La vicenda più attuale riguarda le ultime due querele, legate alle stragi di mafia del 1992, alla morte di Giovanni Falcone e Paolo Borsellino, ma soprattutto al misterioso dossier mafia-appalti. Sono arrivate dal procuratore generale di Palermo Roberto Scarpinato e da Guido Lo Forte e sono un doppione: è la seconda volta che i due magistrati querelano Sansonetti per la medesima questione.
Oggi come allora, il giornalista aveva chiesto loro perché nel 1992 archiviarono il dossier mafia-appalti, sul quale Falcone lavorò e continuò a vigilare anche dopo il suo trasferimento a Roma al ministero della Giustizia. «Ho usato "insabbiato" al posto di "archiviato"» ammette Sansonetti, ma «è gergo giornalistico» e «chiunque sa che una querela di un magistrato ha tra le 95 e le 100 possibilità su cento di essere accolta, il valore di intimidazione è evidentissimo».
Ma che cos'è esattamente il dossier mafia-appalti? «È il dossier avviato da Falcone che ricostruisce i rapporti tra alcune grandi aziende italiane e aziende economiche di mafiosi siciliani.

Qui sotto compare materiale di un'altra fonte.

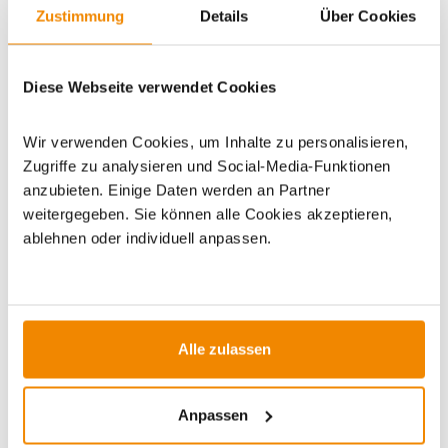
Zustimmung
Details
Über Cookies
Artikeldatenblatt drucken
Frage zum Artikel
Dieses Produkt finden Sie unter:
Grills
|
Holzkohlegrills
|
Diese Webseite verwendet Cookies
Holzkohle Kugelgrills
|
Gartengrills
|
Grillwagen
|
Kugelgrills
|
Campinggrills
Wir verwenden Cookies, um Inhalte zu personalisieren,
Zugriffe zu analysieren und Social-Media-Funktionen
anzubieten. Einige Daten werden an Partner
weitergegeben. Sie können alle Cookies akzeptieren,
ablehnen oder individuell anpassen.
ZUBEHÖR
Alle zulassen
-6%
Anpassen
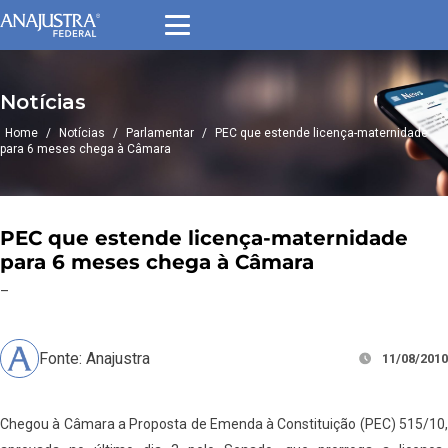
Notícias
Home
/
Notícias
/
Parlamentar
/
PEC que estende licença-maternidade
para 6 meses chega à Câmara
PEC que estende licença-maternidade
para 6 meses chega à Câmara
–
Fonte: Anajustra
11/08/2010
Chegou à Câmara a Proposta de Emenda à Constituição (PEC) 515/10,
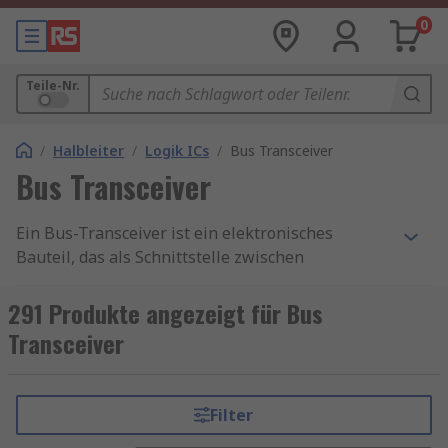
0
Teile-Nr.
/
Halbleiter
/
Logik ICs
/
Bus Transceiver
Bus Transceiver
Ein Bus-Transceiver ist ein elektronisches
Bauteil, das als Schnittstelle zwischen
verschiedenen Kommunikationsbussen dient. Es
ermöglicht die bidirektionale Übertragung von
291 Produkte angezeigt für Bus
Daten zwischen verschiedenen Geräten und
Transceiver
Systemen. Bus-Transceiver sind in der Lage,
Signale zu senden und zu empfangen, was sie zu
einer unverzichtbaren Komponente in
Filter
Netzwerken macht, die auf schnelle und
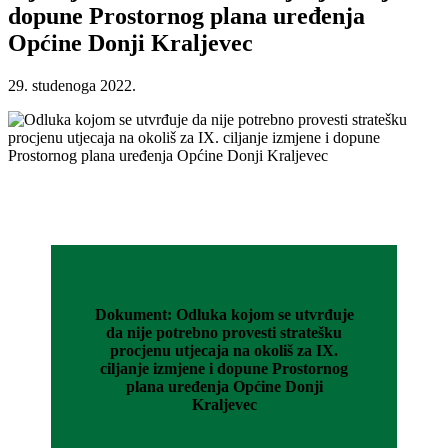
dopune Prostornog plana uređenja
Općine Donji Kraljevec
29. studenoga 2022.
Dokument: Odluka kojom se utvrđuje
da nije potrebno provesti stratešku
procjenu utjecaja na okoliš za IX.
ciljanje izmjene i dopune Prostornog
plana uređenja Općine Donji
Kraljevec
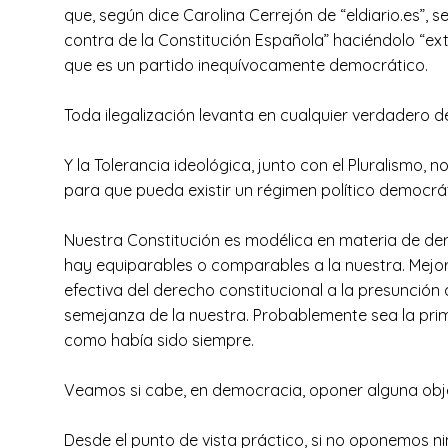
que, según dice Carolina Cerrejón de “eldiario.es”, 
contra de la Constitución Española” haciéndolo “exte
que es un partido inequívocamente democrático.
Toda ilegalización levanta en cualquier verdadero de
Y la Tolerancia ideológica, junto con el Pluralismo,
para que pueda existir un régimen político democrát
Nuestra Constitución es modélica en materia de der
hay equiparables o comparables a la nuestra. Mejor
efectiva del derecho constitucional a la presunción
semejanza de la nuestra. Probablemente sea la primer
como había sido siempre.
Veamos si cabe, en democracia, oponer alguna objec
Desde el punto de vista práctico, si no oponemos ni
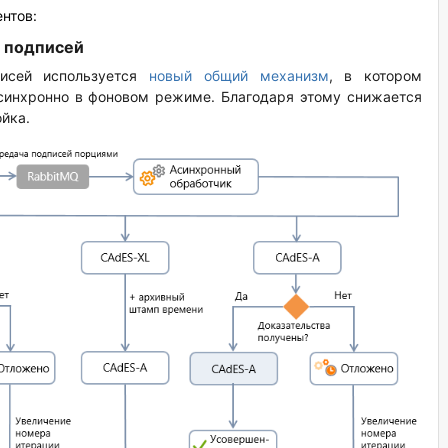
нтов:
 подписей
писей используется
новый общий механизм
, в котором
синхронно в фоновом режиме. Благодаря этому снижается
ойка.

I Ros guidati dall'allora colonnello Mario Mori, uomo di fiducia di Dalla Chiesa che lo portò in Sicilia dove lavorò con Falcone, avevano trovato molte relazioni tra aziende del Nord e la mafia. Quando Falcone andò a Roma, Mori continuò a lavorare e lo consegnò alla Procura di Palermo».
Il susseguirsi degli eventi, per chi non lo ricorda, è incalzante: «Il 13 luglio del 1992 (la strage di Capaci è del 23 maggio, ndr) Scarpinato e Lo Forte redigono la richiesta di archiviazione del dossier. Il 14 il procuratore Giammanco convoca una riunione di sostituti e aggiunti, alla quale Scarpinato non partecipa, durante la quale Borsellino mostra grande interesse per il dossier e chiede di convocare una riunione per decidere come far proseguire le indagini. Il 19 mattina, secondo la testimonianza della moglie Agnese, Borsellino viene informato da Giammanco, allora procuratore capo a Palermo, che gli avrebbe affidato il dossier. Dopo pranzo è ucciso con la scorta in via D'Amelio. La richiesta di archiviazione viene poi depositata ufficialmente il 22 luglio».
Perché? «Scarpinato sostiene che non sapeva alcune cose di questo dossier, le più importanti, perché i pentiti non avevano informato direttamente lui, ma il pm
che indagava con lui». Oltre alla querela, resta la domanda: perché un dossier tanto caro a Falcone e Borsellino è stato archiviato ufficialmente due mesi dopo la morte di Falcone e tre giorni dopo la morte di Borsellino?